What happens if you add a HTML file as a document attachment? Exactly the same thing. We can serve Web pages directly with CouchDB. Of course, we might also need images, stylesheets, or scripts. No problem, just add these resources as document attachments and link to them using relative URIs.
Let’s take a step back. What do we have so far? A way to serve HTML documents and other static files on the Web. That means that we can build and serve traditional Web sites using CouchDB. Fantastic! Right? Isn’t this a little like reinventing the wheel? Well, a very important difference is that we also have a document database sitting in the background. We can talk to this database using the JavaScript served up with our Web pages. Now we’re really cooking with gas!
CouchDB’s features are a foundation for building standalone Web application backed by a powerful database. As a proof of concept, look no further than CouchDB’s built-in administrative interface.
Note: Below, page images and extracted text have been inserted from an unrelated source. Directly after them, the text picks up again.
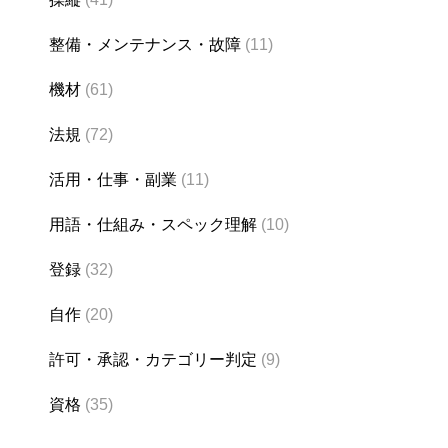
整備・メンテナンス・故障
(11)
機材
(61)
法規
(72)
活用・仕事・副業
(11)
用語・仕組み・スペック理解
(10)
登録
(32)
自作
(20)
許可・承認・カテゴリー判定
(9)
資格
(35)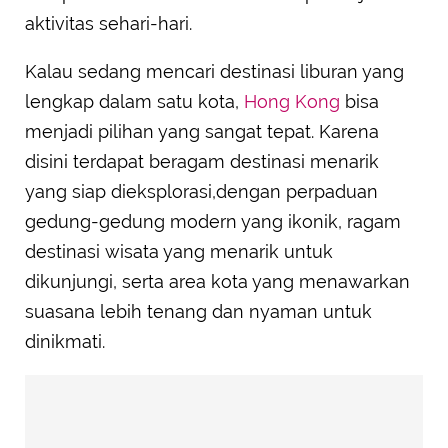
aktivitas sehari-hari.
Kalau sedang mencari destinasi liburan yang
lengkap dalam satu kota,
Hong Kong
bisa
menjadi pilihan yang sangat tepat. Karena
disini terdapat beragam destinasi menarik
yang siap dieksplorasi,dengan perpaduan
gedung-gedung modern yang ikonik, ragam
destinasi wisata yang menarik untuk
dikunjungi, serta area kota yang menawarkan
suasana lebih tenang dan nyaman untuk
dinikmati.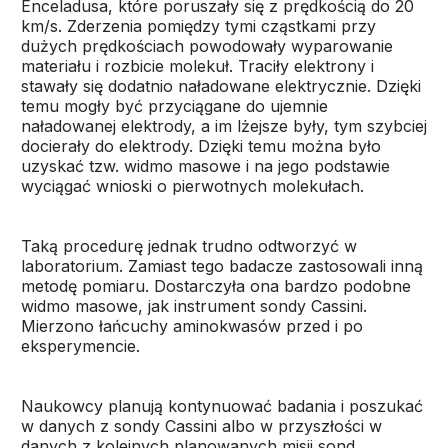
Enceladusa, które poruszały się z prędkością do 20
km/s. Zderzenia pomiędzy tymi cząstkami przy
dużych prędkościach powodowały wyparowanie
materiału i rozbicie molekuł. Traciły elektrony i
stawały się dodatnio naładowane elektrycznie. Dzięki
temu mogły być przyciągane do ujemnie
naładowanej elektrody, a im lżejsze były, tym szybciej
docierały do elektrody. Dzięki temu można było
uzyskać tzw. widmo masowe i na jego podstawie
wyciągać wnioski o pierwotnych molekułach.
Taką procedurę jednak trudno odtworzyć w
laboratorium. Zamiast tego badacze zastosowali inną
metodę pomiaru. Dostarczyła ona bardzo podobne
widmo masowe, jak instrument sondy Cassini.
Mierzono łańcuchy aminokwasów przed i po
eksperymencie.
Naukowcy planują kontynuować badania i poszukać
w danych z sondy Cassini albo w przyszłości w
danych z kolejnych planowanych misji sond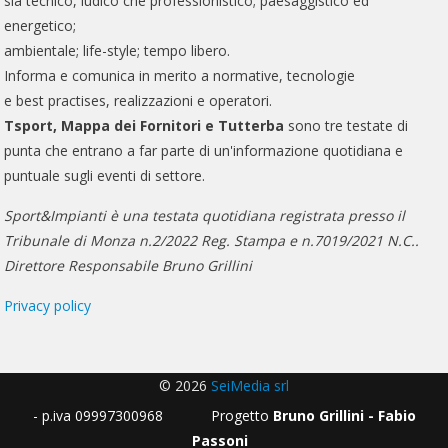
sia tecnico, ludico che professionistico; paesaggistico ed
energetico;
ambientale; life-style; tempo libero.
Informa e comunica in merito a normative, tecnologie
e best practises, realizzazioni e operatori.
Tsport, Mappa dei Fornitori e Tutterba
sono tre testate di
punta che entrano a far parte di un'informazione quotidiana e
puntuale sugli eventi di settore.
Sport&Impianti è una testata quotidiana registrata presso il
Tribunale di Monza n.2/2022 Reg. Stampa e n.7019/2021 N.C..
Direttore Responsabile Bruno Grillini
Privacy policy
© 2026
SeiMedia srl
- p.iva 09997300968 Progetto
Bruno Grillini - Fabio
Passoni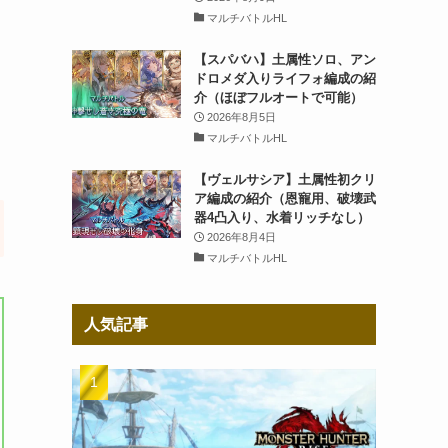
マルチバトルHL
【スパバハ】土属性ソロ、アン
ドロメダ入りライフォ編成の紹
介（ほぼフルオートで可能）
2026年8月5日
マルチバトルHL
【ヴェルサシア】土属性初クリ
ア編成の紹介（恩寵用、破壊武
器4凸入り、水着リッチなし）
2026年8月4日
マルチバトルHL
人気記事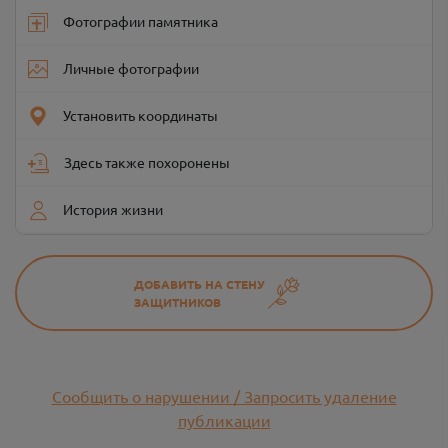
Фотографии памятника
Личные фотографии
Установить координаты
Здесь также похоронены
История жизни
ДОБАВИТЬ НА СТЕНУ
ЗАЩИТНИКОВ
Сообщить о нарушении / Запросить удаление
публикации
Futon is a fully functional database management application built using HTML, CSS, and JavaScript. Nothing else. CouchDB and Web applications go hand in hand.
To see Sofa in action, visit http://jchrisa.net which has been running Sofa since late 2008.
Chris decided to port his blog from Ruby on Rails to CouchDB. He started by exporting Rails ActiveRecord objects as JSON documents, paring away some features and adding others, as he converted to HTML and JavaScript.
The resulting blog engine features access controlled posting, open comments with the possibility of moderation, Atom feeds, Markdown formatting, and a few other little goodies. This book is not about jQuery, so while we use this JavaScript library, we’ll refrain from dwelling on it. Readers familiar with using asynchronous XMLHttpRequest (XHR) should feel right at home with the code. Keep in mind that the figures and code samples in this section elide many of the bookkeeping details.
We will be studying this application and learning how it exercises all the core features of CouchDB. The skills learnt in this section should be broadly applicable to any CouchDB application domain, whether you intend to build a self hosted CouchApp or not.